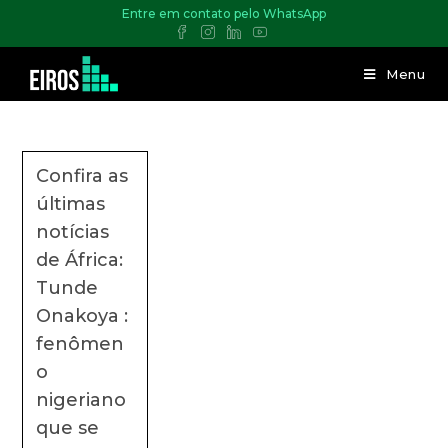
Entre em contato pelo WhatsApp
Menu
Confira as
últimas
notícias
de África:
Tunde
Onakoya :
fenômen
o
nigeriano
que se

====

* Problem to work on
Could you transcribe every entry exactly, leaving out the pictures?

* Expected answer
Entre em contato pelo WhatsApp
Menu
Confira as
últimas
notícias
de África:
Tunde
Onakoya :
fenômen
o
nigeriano
que se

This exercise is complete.